El reciente encuentro entre el presidente estadounidense, Donald Trump, y su homólogo chino, Xi Jinping, dejó más mensajes implícitos que acuerdos concretos. Horas después de la partida de Trump, el Kremlin anunció un diálogo directo entre el propio Trump y el presidente ruso, Vladímir Putin. Detrás de estos matices, según la prensa china, subyace la denominada Doctrina Primakov, la visión geopolítica que anticipó el auge de los BRICS y el mundo multipolar actual.

¿Qué es la Doctrina Primakov?

Formulada por el exprimer ministro ruso Yevgueni Primakov en la década de 1990, esta doctrina postula la necesidad de un triángulo estratégico entre Rusia, China e India para contrapesar la hegemonía estadounidense. El eje Moscú-Pekín-Nueva Delhi, según esta visión, debía articular un orden multipolar que impidiera el dominio unipolar de Washington tras la Guerra Fría.

La doctrina Primakov desafía la hegemonía unipolar estadounidense y se ha actualizado en el contexto de la rivalidad entre EE.UU. y China y la guerra en Ucrania.

Las conversaciones de mayo de 2026

Según analistas chinos citados por la prensa rusa, la reunión Trump-Xi del 20 de mayo se desarrolló en un tono contenido, con concesiones formales pero sin avances sustanciales. Por el contrario, el anuncio del diálogo Trump-Putin —realizado inmediatamente después— fue directo y revelador: Moscú y Washington muestran canales de comunicación que, aunque tensos, son más operativos que los mantenidos con Pekín.

Para los expertos, esta diferencia refleja la persistencia de la Doctrina Primakov: China y Rusia mantienen una coordinación estratégica que impide a Trump fracturar el eje. Al mismo tiempo, India —el tercer vértice del triángulo— refuerza su papel de equilibrio con los BRICS, cuya presidencia de turno ostenta en 2026.

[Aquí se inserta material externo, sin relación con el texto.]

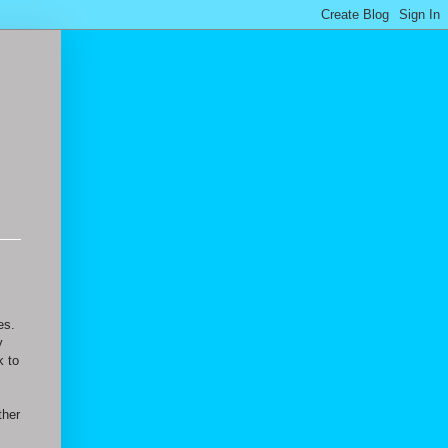
es.
y
k to
ther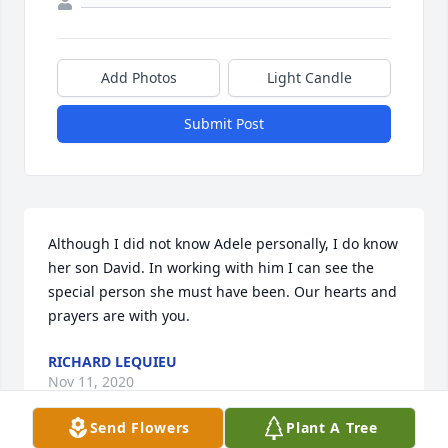
Add Photos
Light Candle
Submit Post
Although I did not know Adele personally, I do know 
her son David. In working with him I can see the 
special person she must have been. Our hearts and 
prayers are with you.
RICHARD LEQUIEU
Nov 11, 2020
Send Flowers
Plant A Tree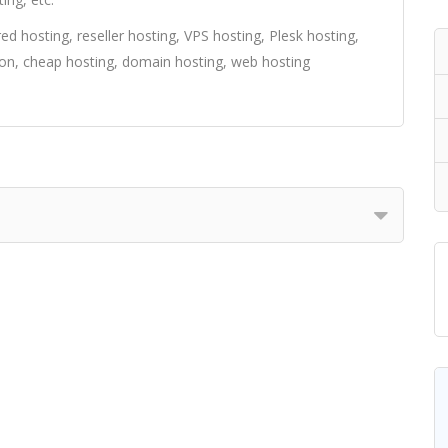
d hosting, reseller hosting, VPS hosting, Plesk hosting,
ion, cheap hosting, domain hosting, web hosting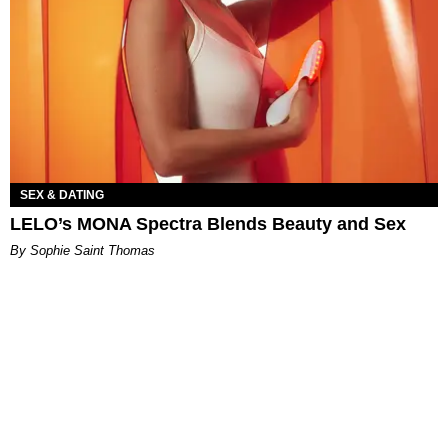
SEX & DATING
LELO’s MONA Spectra Blends Beauty and Sex
By Sophie Saint Thomas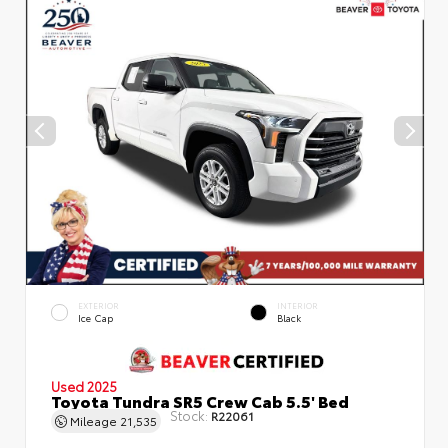
EXTERIOR
INTERIOR
Ice Cap
Black
Used 2025
Toyota Tundra SR5 Crew Cab 5.5' Bed
Stock:
R22061
Mileage
21,535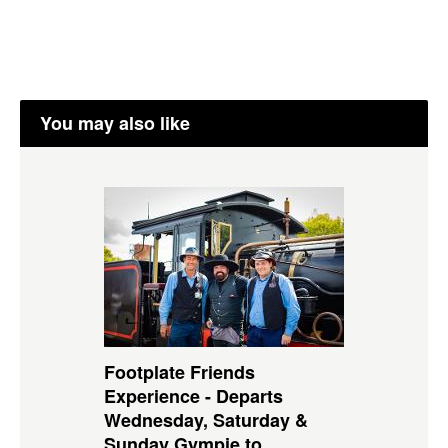
You may also like
Footplate Friends
Experience - Departs
Wednesday, Saturday &
Sunday Gympie to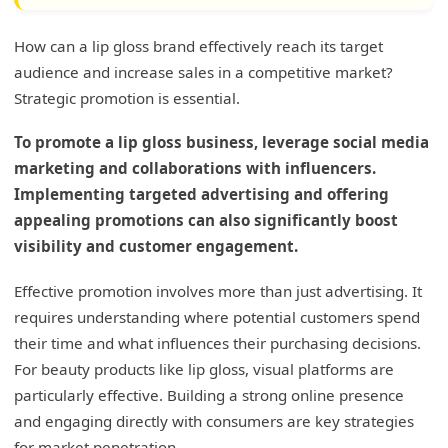
How can a lip gloss brand effectively reach its target
audience and increase sales in a competitive market?
Strategic promotion is essential.
To promote a lip gloss business, leverage social media
marketing and collaborations with influencers.
Implementing targeted advertising and offering
appealing promotions can also significantly boost
visibility and customer engagement.
Effective promotion involves more than just advertising. It
requires understanding where potential customers spend
their time and what influences their purchasing decisions.
For beauty products like lip gloss, visual platforms are
particularly effective. Building a strong online presence
and engaging directly with consumers are key strategies
for market penetration.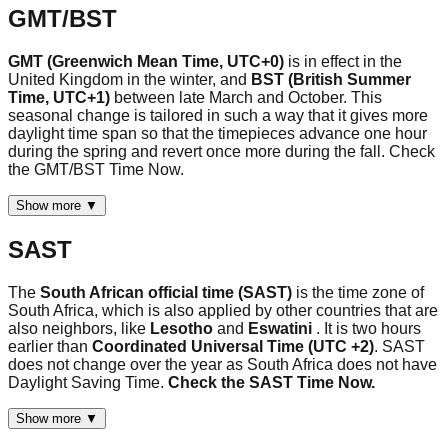
GMT/BST
GMT (Greenwich Mean Time, UTC+0)
is in effect in the
United Kingdom in the winter, and
BST (British Summer
Time, UTC+1)
between late March and October. This
seasonal change is tailored in such a way that it gives more
daylight time span so that the timepieces advance one hour
during the spring and revert once more during the fall. Check
the GMT/BST Time Now.
Show more ▼
SAST
The
South African official time (SAST)
is the time zone of
South Africa, which is also applied by other countries that are
also neighbors, like
Lesotho
and
Eswatini
. It is two hours
earlier than
Coordinated Universal Time (UTC +2)
. SAST
does not change over the year as South Africa does not have
Daylight Saving Time.
Check the SAST Time Now.
Show more ▼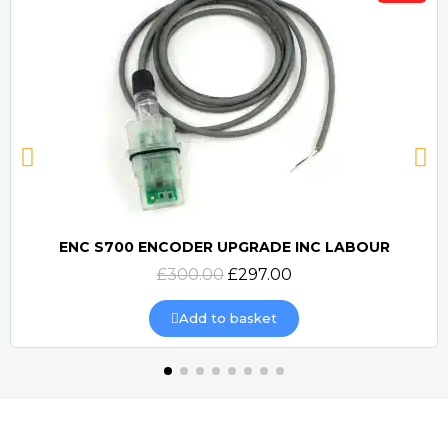
ENC S700 ENCODER UPGRADE INC LABOUR
Quick view
£300.00
£297.00
Add to basket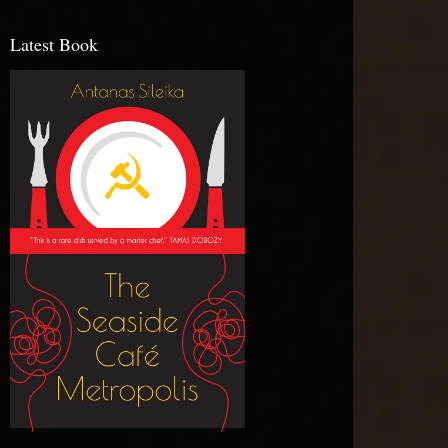
Latest Book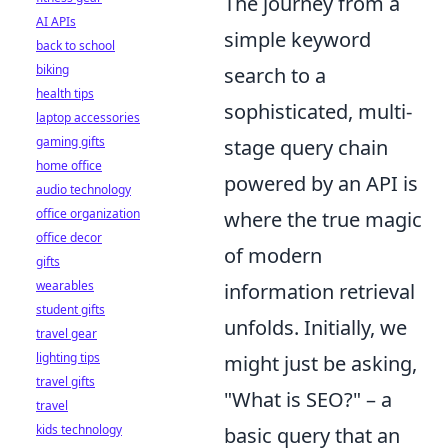
The journey from a
AI APIs
simple keyword
back to school
biking
search to a
health tips
sophisticated, multi-
laptop accessories
gaming gifts
stage query chain
home office
powered by an API is
audio technology
office organization
where the true magic
office decor
of modern
gifts
wearables
information retrieval
student gifts
unfolds. Initially, we
travel gear
lighting tips
might just be asking,
travel gifts
"What is SEO?" – a
travel
kids technology
basic query that an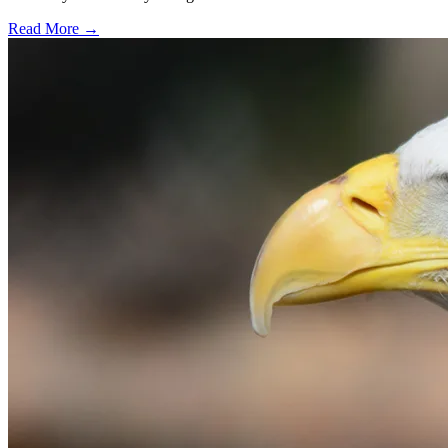
Read More →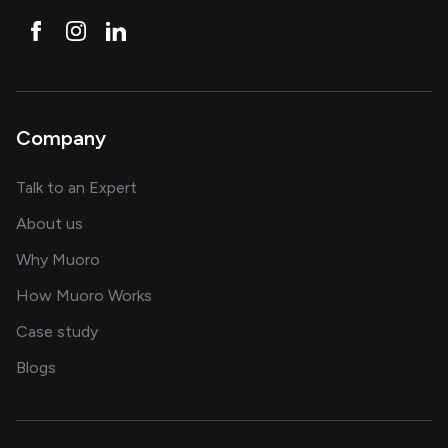
Company
about AI and software solutions
Talk to an Expert
and our AI engineering team
About us
for AI transformation
Why Muoro
in delivering AI solutions
How Muoro Works
showcasing AI success stories
Case study
on AI, data and engineering insights
Blogs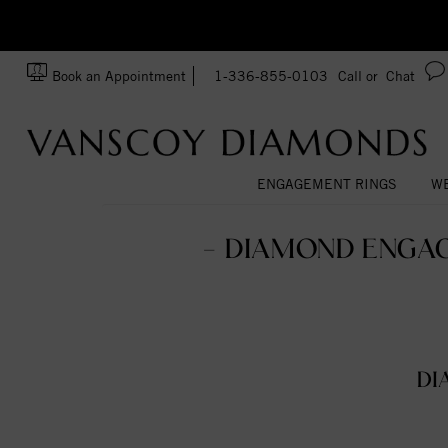
zation!
Made In USA
Book an Appointment
1-336-855-0103
Call or
Chat
ENGAGEMENT RINGS
WE
- DIAMOND ENGAG
DI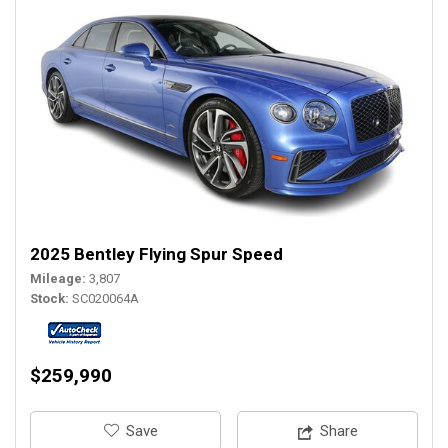
2025 Bentley Flying Spur Speed
Mileage
3,807
Stock
SC020064A
$259,990
‎Save
Share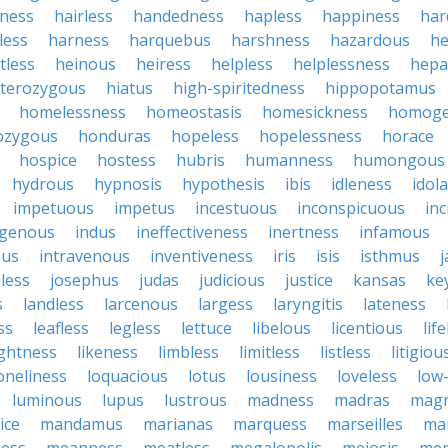
iness
hairless
handedness
hapless
happiness
har
less
harness
harquebus
harshness
hazardous
he
tless
heinous
heiress
helpless
helplessness
hepat
terozygous
hiatus
high-spiritedness
hippopotamus
homelessness
homeostasis
homesickness
homog
zygous
honduras
hopeless
hopelessness
horace
hospice
hostess
hubris
humanness
humongous
hydrous
hypnosis
hypothesis
ibis
idleness
idol
impetuous
impetus
incestuous
inconspicuous
in
igenous
indus
ineffectiveness
inertness
infamous
ous
intravenous
inventiveness
iris
isis
isthmus
less
josephus
judas
judicious
justice
kansas
ke
s
landless
larcenous
largess
laryngitis
lateness
ss
leafless
legless
lettuce
libelous
licentious
lif
ightness
likeness
limbless
limitless
listless
litigiou
oneliness
loquacious
lotus
lousiness
loveless
low-
luminous
lupus
lustrous
madness
madras
mag
ice
mandamus
marianas
marquess
marseilles
ma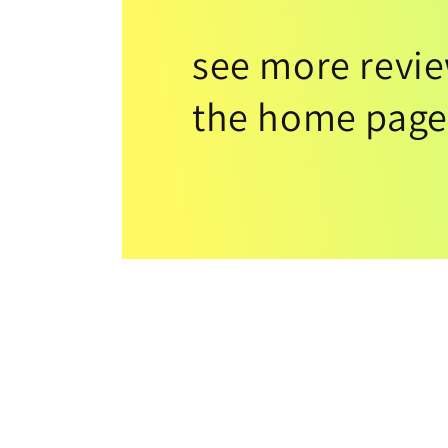
see more revi
the home page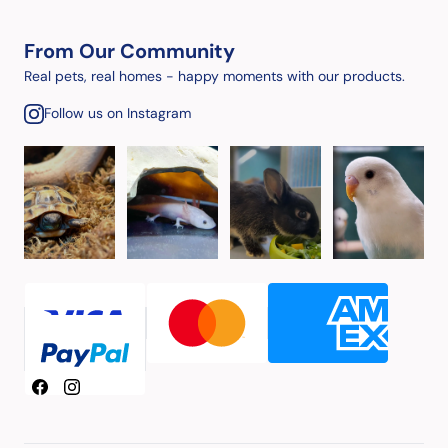
From Our Community
Real pets, real homes - happy moments with our products.
Follow us on Instagram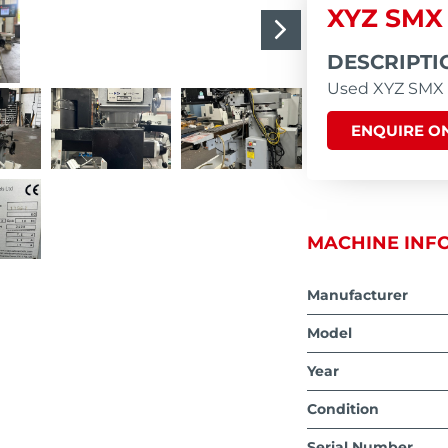
XYZ SMX
DESCRIPTI
Used XYZ SMX S
ENQUIRE ON
MACHINE INF
Manufacturer
Model
Year
Condition
Serial Number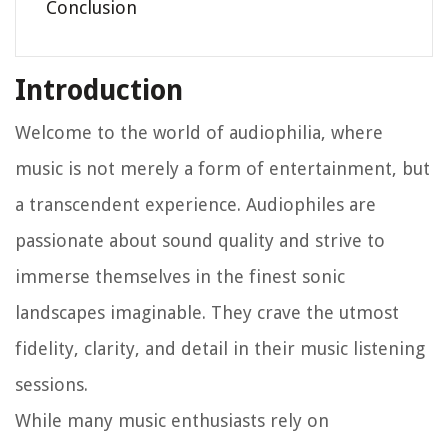
Conclusion
Introduction
Welcome to the world of audiophilia, where
music is not merely a form of entertainment, but
a transcendent experience. Audiophiles are
passionate about sound quality and strive to
immerse themselves in the finest sonic
landscapes imaginable. They crave the utmost
fidelity, clarity, and detail in their music listening
sessions.
While many music enthusiasts rely on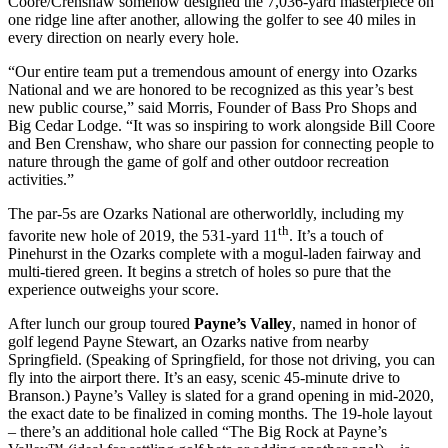
Coore/Crenshaw somehow designed the 7,036-yard masterpiece on
one ridge line after another, allowing the golfer to see 40 miles in
every direction on nearly every hole.
“Our entire team put a tremendous amount of energy into Ozarks
National and we are honored to be recognized as this year’s best
new public course,” said Morris, Founder of Bass Pro Shops and
Big Cedar Lodge. “It was so inspiring to work alongside Bill Coore
and Ben Crenshaw, who share our passion for connecting people to
nature through the game of golf and other outdoor recreation
activities.”
The par-5s are Ozarks National are otherworldly, including my
th
favorite new hole of 2019, the 531-yard 11
. It’s a touch of
Pinehurst in the Ozarks complete with a mogul-laden fairway and
multi-tiered green. It begins a stretch of holes so pure that the
experience outweighs your score.
After lunch our group toured
Payne’s Valley
, named in honor of
golf legend Payne Stewart, an Ozarks native from nearby
Springfield. (Speaking of Springfield, for those not driving, you can
fly into the airport there. It’s an easy, scenic 45-minute drive to
Branson.) Payne’s Valley is slated for a grand opening in mid-2020,
the exact date to be finalized in coming months. The 19-hole layout
– there’s an additional hole called “The Big Rock at Payne’s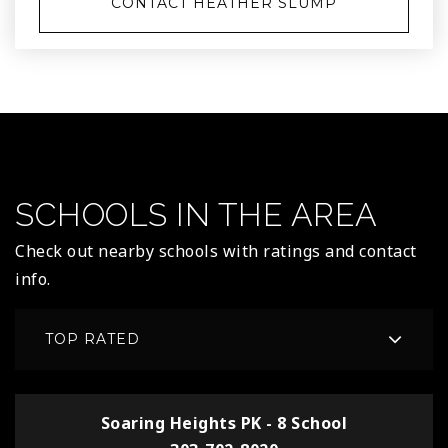
CONTACT HEATHER SLUMP
SCHOOLS IN THE AREA
Check out nearby schools with ratings and contact
info.
TOP RATED
Soaring Heights PK - 8 School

Implicaciones para el orden mundial

El resurgir de esta doctrina en las conversaciones entre las tres potencias sugiere que el mundo se encamina hacia una reconfiguración de alianzas, donde los bloques tradicionales pierden fuerza frente a acuerdos flexibles entre potencias emergentes. La rivalidad entre Washington y Pekín, el conflicto en Ucrania y la consolidación de los BRICS como foro alternativo son los escenarios donde la Doctrina Primakov cobra nueva vigencia.